Logo à chegada a Lisboa, os Delaunay vão esboçar um projeto no qual envolvem os artistas portugueses e a que chamam Corporation Nouvelle (Nova Corporação). Através desta iniciativa pretendiam organizar Expositions Mouvantes Nord-Sud-Est-Ouest (Exposições Itinerantes Norte-Sul-Este-Oeste) e produzir álbuns, comprados por subscrição, nos quais os artistas deveriam executar trabalhos originais a pochoir que seriam conjugados com textos e poemas. Esta conjugação entre a palavra e a pintura havia sido realizada com muito sucesso com o livro desdobrável realizado em 1913 e intitulado La Prose du Transsibérien et de la PetiteJehanne de France [A Prosa do Transsiberiano e da Pequena Jehanne de França] numa colaboração entre Sónia Delaunay e o poeta Blaise Cendrars. Juntamente com várias obras realizadas em Portugal da autoria de Sónia Delaunay, e de quatro obras da autoria de Robert Delaunay, datadas do período parisiense do pré-guerra, este livro será exposto (e vendido) em Estocolmo, na única exposição que se pode considerar ter ocorrido no âmbito da Coroporation Nouvelle, realizada na Nya konstgalleriet, de Arturo Ciacelli, em 23 de março de 1916, exposição em que, no entanto, não participa nenhum dos artistas portugueses. Outra exposição está pensada para Barcelona, na Galeria de Josep Dalmau, sendo de grande interesse para Amadeo de Souza-Cardoso. No entanto, sucessivamente adiada, esta exposição da Corporation Nouvelle em Barcelona não se chega a concretizar.

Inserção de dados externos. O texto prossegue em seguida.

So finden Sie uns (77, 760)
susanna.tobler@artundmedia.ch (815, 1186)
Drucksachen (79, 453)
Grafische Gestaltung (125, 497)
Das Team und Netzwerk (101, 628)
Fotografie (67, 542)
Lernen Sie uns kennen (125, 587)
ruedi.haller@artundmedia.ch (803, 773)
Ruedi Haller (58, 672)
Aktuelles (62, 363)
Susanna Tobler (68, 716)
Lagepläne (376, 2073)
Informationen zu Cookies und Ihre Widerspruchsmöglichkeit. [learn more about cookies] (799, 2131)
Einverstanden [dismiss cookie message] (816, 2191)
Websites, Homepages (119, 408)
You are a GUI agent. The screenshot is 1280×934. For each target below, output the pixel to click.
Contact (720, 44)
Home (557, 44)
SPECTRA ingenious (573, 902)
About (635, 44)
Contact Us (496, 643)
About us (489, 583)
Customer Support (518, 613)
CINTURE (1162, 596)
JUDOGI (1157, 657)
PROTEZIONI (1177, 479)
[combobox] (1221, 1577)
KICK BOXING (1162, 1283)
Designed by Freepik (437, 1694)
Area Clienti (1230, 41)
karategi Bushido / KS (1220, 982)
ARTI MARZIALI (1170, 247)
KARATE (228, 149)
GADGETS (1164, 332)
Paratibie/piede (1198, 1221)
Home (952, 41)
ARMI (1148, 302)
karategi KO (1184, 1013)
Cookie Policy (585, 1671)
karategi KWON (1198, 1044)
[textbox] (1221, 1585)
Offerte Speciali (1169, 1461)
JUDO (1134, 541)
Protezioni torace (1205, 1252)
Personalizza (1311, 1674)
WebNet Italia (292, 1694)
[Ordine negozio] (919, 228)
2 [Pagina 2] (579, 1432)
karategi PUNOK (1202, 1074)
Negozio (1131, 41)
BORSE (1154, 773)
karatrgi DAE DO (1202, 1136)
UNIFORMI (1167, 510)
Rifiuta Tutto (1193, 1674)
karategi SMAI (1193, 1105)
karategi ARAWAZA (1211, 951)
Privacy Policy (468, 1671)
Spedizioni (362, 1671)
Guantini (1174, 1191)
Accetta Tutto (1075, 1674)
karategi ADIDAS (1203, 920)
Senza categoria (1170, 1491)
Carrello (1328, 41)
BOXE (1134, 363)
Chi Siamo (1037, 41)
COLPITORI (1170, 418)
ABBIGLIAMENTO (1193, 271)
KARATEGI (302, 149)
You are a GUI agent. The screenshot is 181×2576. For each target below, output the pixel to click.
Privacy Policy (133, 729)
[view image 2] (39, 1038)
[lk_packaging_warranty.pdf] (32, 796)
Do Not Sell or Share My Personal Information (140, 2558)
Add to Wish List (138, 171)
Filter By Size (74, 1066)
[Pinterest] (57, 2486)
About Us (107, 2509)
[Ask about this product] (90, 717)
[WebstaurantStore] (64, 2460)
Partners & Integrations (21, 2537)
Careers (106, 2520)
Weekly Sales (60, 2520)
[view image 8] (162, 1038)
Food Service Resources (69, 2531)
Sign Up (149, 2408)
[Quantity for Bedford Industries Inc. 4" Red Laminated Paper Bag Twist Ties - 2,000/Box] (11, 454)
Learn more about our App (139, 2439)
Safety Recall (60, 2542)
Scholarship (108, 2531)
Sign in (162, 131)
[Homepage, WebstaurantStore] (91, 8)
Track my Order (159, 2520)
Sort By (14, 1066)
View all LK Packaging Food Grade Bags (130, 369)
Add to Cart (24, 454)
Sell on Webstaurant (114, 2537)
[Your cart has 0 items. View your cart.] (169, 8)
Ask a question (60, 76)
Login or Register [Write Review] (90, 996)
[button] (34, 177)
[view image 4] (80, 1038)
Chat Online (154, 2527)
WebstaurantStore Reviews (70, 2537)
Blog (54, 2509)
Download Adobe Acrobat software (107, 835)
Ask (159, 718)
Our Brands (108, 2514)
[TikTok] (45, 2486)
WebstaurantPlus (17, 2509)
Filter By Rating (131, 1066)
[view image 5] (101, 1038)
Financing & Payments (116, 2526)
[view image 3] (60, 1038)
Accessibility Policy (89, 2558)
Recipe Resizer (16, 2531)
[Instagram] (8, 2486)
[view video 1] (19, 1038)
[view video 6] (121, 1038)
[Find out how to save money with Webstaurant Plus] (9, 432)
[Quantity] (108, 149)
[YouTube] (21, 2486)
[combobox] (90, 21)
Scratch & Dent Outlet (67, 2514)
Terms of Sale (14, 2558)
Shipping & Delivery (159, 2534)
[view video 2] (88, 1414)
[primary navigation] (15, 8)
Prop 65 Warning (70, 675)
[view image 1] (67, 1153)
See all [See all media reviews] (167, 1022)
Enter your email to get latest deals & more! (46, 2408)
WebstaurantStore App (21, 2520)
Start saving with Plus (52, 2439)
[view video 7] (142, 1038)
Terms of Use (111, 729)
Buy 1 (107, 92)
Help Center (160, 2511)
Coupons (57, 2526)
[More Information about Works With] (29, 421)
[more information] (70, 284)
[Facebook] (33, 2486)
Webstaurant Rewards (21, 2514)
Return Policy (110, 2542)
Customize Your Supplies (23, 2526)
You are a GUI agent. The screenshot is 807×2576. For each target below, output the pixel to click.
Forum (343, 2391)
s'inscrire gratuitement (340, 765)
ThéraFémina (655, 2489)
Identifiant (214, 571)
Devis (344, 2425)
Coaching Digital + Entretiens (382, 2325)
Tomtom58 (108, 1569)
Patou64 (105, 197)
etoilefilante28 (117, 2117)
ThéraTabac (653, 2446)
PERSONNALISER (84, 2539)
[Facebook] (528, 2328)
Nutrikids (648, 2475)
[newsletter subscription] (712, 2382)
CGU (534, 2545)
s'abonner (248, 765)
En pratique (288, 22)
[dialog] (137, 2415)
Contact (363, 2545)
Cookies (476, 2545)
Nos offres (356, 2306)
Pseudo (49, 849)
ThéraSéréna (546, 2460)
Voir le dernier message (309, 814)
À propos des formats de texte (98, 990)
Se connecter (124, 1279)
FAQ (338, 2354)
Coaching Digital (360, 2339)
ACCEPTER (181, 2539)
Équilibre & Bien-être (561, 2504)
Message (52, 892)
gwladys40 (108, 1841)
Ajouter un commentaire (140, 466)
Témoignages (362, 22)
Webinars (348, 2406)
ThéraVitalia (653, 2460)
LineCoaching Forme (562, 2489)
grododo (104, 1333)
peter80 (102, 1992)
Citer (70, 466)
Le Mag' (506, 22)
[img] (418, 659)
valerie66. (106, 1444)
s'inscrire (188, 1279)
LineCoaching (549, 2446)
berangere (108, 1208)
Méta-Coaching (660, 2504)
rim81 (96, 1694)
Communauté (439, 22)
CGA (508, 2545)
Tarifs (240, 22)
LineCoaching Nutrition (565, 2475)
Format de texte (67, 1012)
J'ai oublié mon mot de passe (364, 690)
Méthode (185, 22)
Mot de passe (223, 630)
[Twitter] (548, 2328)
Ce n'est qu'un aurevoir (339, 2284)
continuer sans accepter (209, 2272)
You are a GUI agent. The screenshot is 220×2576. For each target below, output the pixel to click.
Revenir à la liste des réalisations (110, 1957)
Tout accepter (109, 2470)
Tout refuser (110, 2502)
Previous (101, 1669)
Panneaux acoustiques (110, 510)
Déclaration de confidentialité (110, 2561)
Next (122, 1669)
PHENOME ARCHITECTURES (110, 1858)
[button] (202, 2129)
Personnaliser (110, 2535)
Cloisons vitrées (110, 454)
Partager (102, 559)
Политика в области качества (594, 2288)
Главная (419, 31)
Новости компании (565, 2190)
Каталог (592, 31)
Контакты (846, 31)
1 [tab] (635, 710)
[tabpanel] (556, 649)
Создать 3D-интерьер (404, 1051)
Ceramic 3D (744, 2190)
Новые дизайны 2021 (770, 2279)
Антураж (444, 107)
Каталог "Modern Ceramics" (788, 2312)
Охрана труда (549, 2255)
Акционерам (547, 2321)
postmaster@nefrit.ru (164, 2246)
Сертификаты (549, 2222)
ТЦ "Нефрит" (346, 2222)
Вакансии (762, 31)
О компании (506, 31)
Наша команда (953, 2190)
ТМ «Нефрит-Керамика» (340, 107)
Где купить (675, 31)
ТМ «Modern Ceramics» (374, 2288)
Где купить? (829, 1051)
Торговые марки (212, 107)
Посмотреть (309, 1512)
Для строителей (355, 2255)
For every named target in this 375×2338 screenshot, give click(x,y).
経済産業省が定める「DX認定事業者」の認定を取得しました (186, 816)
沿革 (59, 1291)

Em Portugal, Sónia e Robert Delaunay vão experimentar a pintura a encáustica, pigmentos misturados com cera a quente. Aplicada à pintura simultaneísta, esta técnica conferia maior intensidade às cores e dava corpo à matéria pictórica, reforçando a cor na ordem construtiva da pintura. Embora Eduardo Viana, Sam Halpert e Amadeo de Souza-Cardoso tenham igualmente experimentado a pintura a cera, e tivessem em comum com os Delaunay o forte apelo da cor, não aderiram à pintura simultaneísta tal como era praticada por Sónia e Robert Delaunay. Interessava-lhes, sobretudo, a participação na renovação artística que a concretização da Corporation Nouvelle pressupunha, na união de esforços para a apresentação internacional conjunta das suas obras.
Ana Vasconcelos
(1) Esta correspondência foi publicado por Paulo Ferreira - Correspondance de quatre artistes portugais. Almada-Negreiros, José Pacheco, Souza-Cardoso, Eduardo Vianna avec Robert et Sónia Delaunay. Contribution à l'histoire de l’art moderne portugais (années 1915-1917), Paris, Presses Universitaires de France, (1979, 1981), edição apoiada pela Fundação Calouste Gulbenkian (Publications du Centre Culturel Portugais).
(2) Nous irons jusqu'au soleil, Paris, Èditions Robert Laffont, 1978, p. 74.